▶ _Aim of the exercise_: Looking through the records that follow, determine how many lines contain "тоннеля" and reply with that number alone.

-- Data extract follows --

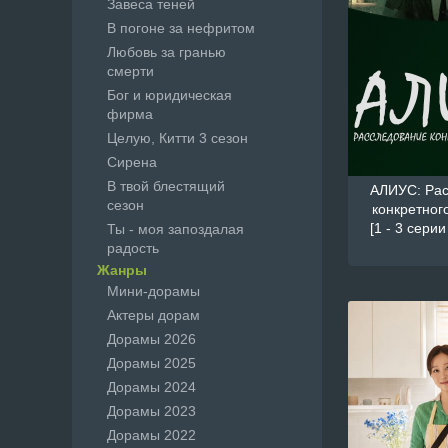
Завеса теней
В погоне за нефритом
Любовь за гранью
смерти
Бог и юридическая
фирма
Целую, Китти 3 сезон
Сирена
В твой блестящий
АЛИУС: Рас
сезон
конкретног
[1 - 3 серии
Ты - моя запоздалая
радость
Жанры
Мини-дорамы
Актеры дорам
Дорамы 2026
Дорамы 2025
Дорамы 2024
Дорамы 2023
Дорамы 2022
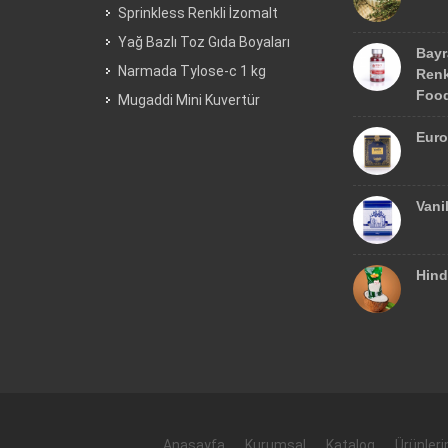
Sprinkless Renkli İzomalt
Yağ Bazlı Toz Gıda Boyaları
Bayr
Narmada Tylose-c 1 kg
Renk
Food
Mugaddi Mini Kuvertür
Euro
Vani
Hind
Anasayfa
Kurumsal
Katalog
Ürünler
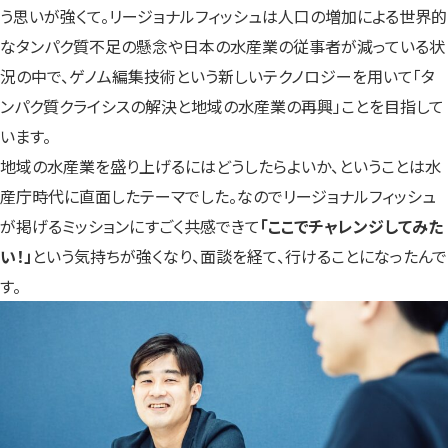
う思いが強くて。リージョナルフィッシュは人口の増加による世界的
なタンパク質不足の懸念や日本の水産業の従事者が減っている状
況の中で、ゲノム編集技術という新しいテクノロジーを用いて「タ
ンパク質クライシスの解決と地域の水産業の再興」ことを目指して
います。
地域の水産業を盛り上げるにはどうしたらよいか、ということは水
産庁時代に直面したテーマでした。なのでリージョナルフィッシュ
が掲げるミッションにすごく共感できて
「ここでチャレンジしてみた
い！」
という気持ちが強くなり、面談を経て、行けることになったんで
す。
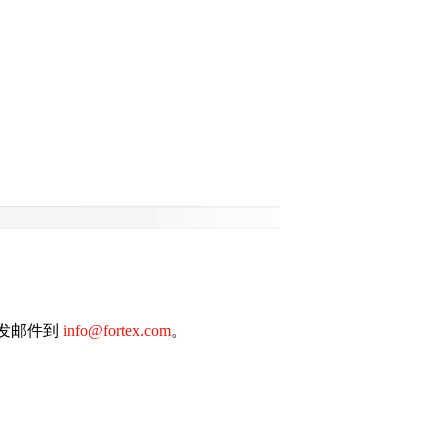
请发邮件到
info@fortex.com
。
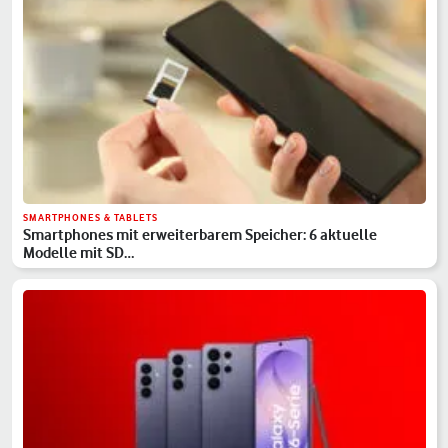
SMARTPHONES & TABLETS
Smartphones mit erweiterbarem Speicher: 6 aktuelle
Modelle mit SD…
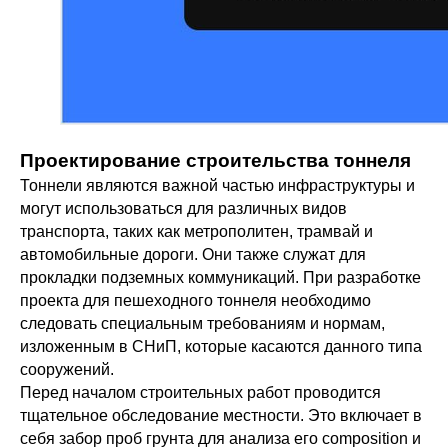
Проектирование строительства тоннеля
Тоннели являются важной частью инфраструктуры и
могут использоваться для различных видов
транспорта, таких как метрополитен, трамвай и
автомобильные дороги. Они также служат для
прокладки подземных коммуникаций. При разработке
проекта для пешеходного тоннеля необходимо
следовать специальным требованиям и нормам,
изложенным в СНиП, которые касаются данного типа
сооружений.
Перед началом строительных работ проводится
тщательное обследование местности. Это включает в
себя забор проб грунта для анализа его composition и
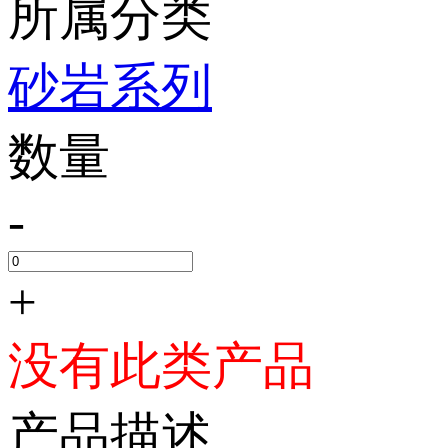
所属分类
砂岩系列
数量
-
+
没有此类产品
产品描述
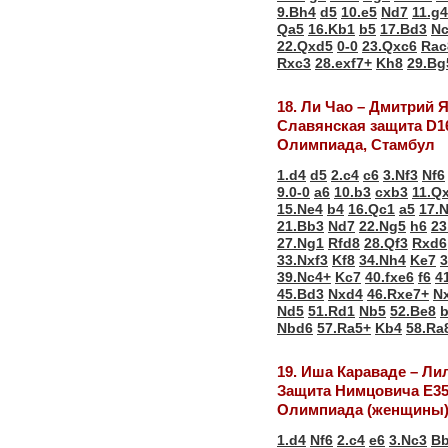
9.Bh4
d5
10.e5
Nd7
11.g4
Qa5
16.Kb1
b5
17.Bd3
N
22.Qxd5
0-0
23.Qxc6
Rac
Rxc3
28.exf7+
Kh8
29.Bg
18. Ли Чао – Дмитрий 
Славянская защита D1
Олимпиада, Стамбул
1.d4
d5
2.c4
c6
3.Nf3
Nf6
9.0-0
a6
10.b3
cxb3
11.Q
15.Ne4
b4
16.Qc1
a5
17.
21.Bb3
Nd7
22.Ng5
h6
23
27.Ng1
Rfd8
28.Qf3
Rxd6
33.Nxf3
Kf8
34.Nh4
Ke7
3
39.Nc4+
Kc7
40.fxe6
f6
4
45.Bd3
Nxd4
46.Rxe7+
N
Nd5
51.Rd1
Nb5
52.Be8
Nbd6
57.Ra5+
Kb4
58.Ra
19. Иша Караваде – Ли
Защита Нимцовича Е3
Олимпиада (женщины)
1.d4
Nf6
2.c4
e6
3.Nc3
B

-- Data extract concluded --

▶ _Completed exercise_: 2